A lire aussi, l'excellent rapport du Comité économique et social sur les droits d'auteurs
Edito du 26 juillet 2004 Après la politique d'enterrement des réseaux de gaz et d'électricité, voici la politique de l'enterrement de la mise en concurrence de la fourniture de ces énergies. Exit l'obligation d'appliquer le code des marchés publics - Europe et avis de publicité : une nouvelle difficulté se profile à l'horizon.
Ça y est, le projet de loi relatif au service public de l’électricité et du gaz et aux entreprises électriques et gazières, a été définitivement adopté par les assemblées parlementaires (21/07 Sénat et 22/07 Assemblée nationale)
Son article 30 prévoit, et sans formalités particulières, que les administrations peuvent ne pas soumettre les contrats d'énergie au code des marchés publics en ne se déclarant pas éligibles : "Les dispositions du code des marchés publics n’imposent pas à l’Etat, à ses établissements publics, aux collectivités territoriales et à leurs établissements publics d’exercer les droits accordés au III de l’article 22 de la loi n° 2000-108 du 10 février 2000 précitée et au dernier alinéa de l’article 3 de la loi n° 2003-8 du 3 janvier 2003 précitée."

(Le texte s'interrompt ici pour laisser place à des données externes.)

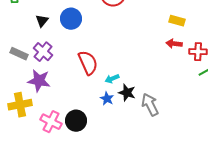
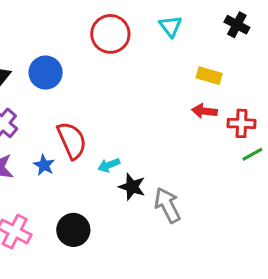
blue star: (107, 99) -> (44, 165), moved
black circle: (76, 121) -> (73, 230), moved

Cette rédaction marque un consensus politique pour assurer la paix sociale à EDF. Est-il légal au sens du droit européen ? C'est fort peu probable, les directives marchés publics imposant un cadre de mise en concurrence, et pourquoi faire autrement que ce qui a prévalu lors de l'ouverture à la concurrence des télécommunications ? Mais en cas de censure européenne à venir, nos politiques pourront encore une fois désigner le mouton noir européen. C'est tellement pratique. En cas de doute, la bonne procédure n'aurait-elle pas été depuis longtemps que nos gouvernements successifs saisissent officiellement la commission européenne de ce point de droit et en cas d'obligation de soumission aux marchés publics, de préparer les administrations à sa mise en oeuvre ?
Nota : le projet de loi organique pris en application de l'article 72-2 de la Constitution relatif à l'autonomie financière des collectivités territoriales a été aussi définitivement adopté, mais c'est un autre sujet ...

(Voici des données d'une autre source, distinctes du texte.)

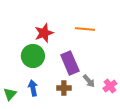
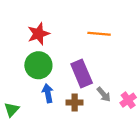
red star: (44, 33) -> (38, 34), moved
blue arrow: (33, 88) -> (48, 93), moved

Le nouveau formulaire de règlement de la consultation (RC) - DC1 a été mis en ligne le 5 juillet 2004 sur le site du Minefi. Vous vous souvenez de la polémique que j'avais soulevée concernant l'arrêté du juin 2004 qui demandait l' "indication des candidats déjà sélectionnés (le cas échéant, et uniquement dans le cas d’une procédure négociée)."
Et bien cette mention a été retirée du formulaire.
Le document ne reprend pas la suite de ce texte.